Generated by DeepSeek V3.2| Loihi | |
|---|---|
| Name | Loihi |
| Developer | Intel |
| Type | Neuromorphic computing |
| Release | 2017 |
| Processor | Asynchronous circuit |
Loihi. Loihi is a neuromorphic computing research chip developed by Intel Labs, designed to mimic the architecture and function of the mammalian brain. It implements spiking neural networks using a manycore processor architecture composed of asynchronous, event-driven cores. The chip is a central platform for advancing research in artificial intelligence, neuroscience, and energy-efficient computing.
The project represents a significant departure from traditional von Neumann architecture used in conventional central processing units and graphics processing units. Inspired by biological systems, its primary goal is to achieve substantial gains in computational efficiency and learning capabilities for specific problem classes. Research utilizing the platform is often conducted in collaboration with academic institutions like Cornell University and national laboratories such as Sandia National Laboratories. The design emphasizes co-located memory and compute, avoiding the energy-intensive data movement that characterizes standard supercomputer designs.
The physical architecture consists of a mesh of neurosynaptic cores, each containing a programmable learning engine and a set of axons and neurons. These cores communicate via asynchronous packet switching on a network-on-chip, where spikes are transmitted as messages, similar to protocols used in some parallel computing systems. Each core can simulate thousands of spiking neurons, with the entire chip containing over 130,000 neurons and 130 million synapses. The fabrication process utilizes Intel's established 14 nm process technology, and the chip's operation is governed by principles from computational neuroscience. This design allows for extreme parallelism and fine-grained event-driven processing.
Programming and simulation are enabled through the Intel software framework known as Lava, an open-source ecosystem for developing neuromorphic applications. The framework provides abstractions that allow researchers to compose networks without managing low-level hardware details, supporting development in Python (programming language). Key computational primitives include leaky integrate-and-fire neuron models and spike-timing-dependent plasticity learning rules. The software stack is designed to be compatible with other neuromorphic systems, fostering collaboration within the broader community, including institutions involved in the Human Brain Project. This approach allows algorithms to be tested in simulation before deployment on the physical hardware.
Primary research applications focus on problems involving real-time processing, adaptive control, and sparse, event-based data. Notable experiments have demonstrated efficient solutions for constraint satisfaction problems, graph search algorithms, and olfaction-inspired classification. The chip's low power consumption during specific tasks makes it a candidate for edge computing applications in robotics and autonomous vehicle systems. Collaborative studies with partners like the University of Tennessee have explored its use for scientific computing, including simulations of quantum chemistry systems. Its ability to learn continuously from data streams also aligns with research into lifelong learning for artificial intelligence.
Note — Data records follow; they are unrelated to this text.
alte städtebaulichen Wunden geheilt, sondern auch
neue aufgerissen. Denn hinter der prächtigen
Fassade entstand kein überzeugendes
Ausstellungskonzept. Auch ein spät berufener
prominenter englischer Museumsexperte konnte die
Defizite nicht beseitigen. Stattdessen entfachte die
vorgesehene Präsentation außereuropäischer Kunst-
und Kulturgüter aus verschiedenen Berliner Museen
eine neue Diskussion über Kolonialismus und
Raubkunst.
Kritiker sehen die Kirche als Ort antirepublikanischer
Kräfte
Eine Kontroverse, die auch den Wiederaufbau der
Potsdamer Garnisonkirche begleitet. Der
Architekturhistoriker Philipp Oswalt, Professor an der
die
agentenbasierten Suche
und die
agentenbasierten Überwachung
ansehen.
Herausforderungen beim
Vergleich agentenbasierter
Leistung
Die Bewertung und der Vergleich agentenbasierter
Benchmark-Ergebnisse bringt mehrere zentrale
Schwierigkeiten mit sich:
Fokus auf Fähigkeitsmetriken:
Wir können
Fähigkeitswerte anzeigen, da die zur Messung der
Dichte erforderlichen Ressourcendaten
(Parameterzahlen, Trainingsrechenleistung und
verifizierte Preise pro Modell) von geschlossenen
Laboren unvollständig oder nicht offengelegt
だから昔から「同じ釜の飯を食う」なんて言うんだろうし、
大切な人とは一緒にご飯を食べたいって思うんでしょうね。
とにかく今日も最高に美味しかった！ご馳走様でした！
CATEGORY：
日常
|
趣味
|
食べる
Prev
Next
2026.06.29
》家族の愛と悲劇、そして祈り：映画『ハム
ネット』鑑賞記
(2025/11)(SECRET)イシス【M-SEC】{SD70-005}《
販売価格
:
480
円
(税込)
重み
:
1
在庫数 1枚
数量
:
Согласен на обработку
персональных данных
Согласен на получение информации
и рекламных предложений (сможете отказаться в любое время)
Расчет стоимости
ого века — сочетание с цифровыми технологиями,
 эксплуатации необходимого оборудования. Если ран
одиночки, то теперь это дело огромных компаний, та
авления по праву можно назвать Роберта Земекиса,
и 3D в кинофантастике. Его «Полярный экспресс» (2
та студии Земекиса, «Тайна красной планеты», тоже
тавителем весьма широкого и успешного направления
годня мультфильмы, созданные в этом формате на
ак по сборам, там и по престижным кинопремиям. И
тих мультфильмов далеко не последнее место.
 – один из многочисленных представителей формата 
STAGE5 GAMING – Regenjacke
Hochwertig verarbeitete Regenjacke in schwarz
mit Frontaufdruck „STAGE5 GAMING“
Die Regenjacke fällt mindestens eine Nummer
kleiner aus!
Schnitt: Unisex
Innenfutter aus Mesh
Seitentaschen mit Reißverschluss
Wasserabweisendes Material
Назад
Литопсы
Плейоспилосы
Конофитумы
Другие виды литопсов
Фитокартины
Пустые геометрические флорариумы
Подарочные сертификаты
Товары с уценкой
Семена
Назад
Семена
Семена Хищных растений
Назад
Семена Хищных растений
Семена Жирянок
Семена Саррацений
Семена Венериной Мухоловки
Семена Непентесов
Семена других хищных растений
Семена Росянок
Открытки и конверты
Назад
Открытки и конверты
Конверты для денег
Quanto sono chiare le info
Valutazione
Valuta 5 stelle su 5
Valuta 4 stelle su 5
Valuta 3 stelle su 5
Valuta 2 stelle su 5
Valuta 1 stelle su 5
The project was first publicly announced by Intel in September 2017, emerging from years of internal research into post-Moore's Law computing paradigms. The second-generation chip, Loihi 2, was introduced in 2021, fabricated on a pre-production Intel 4 process node, offering improved performance and programmability. Development has been led by teams at Intel Labs in locations such as Hillsboro, Oregon and has been influenced by earlier neuromorphic efforts like IBM's TrueNorth project. The research community accesses the technology through the Intel Neuromorphic Research Community and cloud-based systems like Kapoho Bay. Future roadmaps may explore integration with other emerging technologies, including quantum computing and advanced memory technology.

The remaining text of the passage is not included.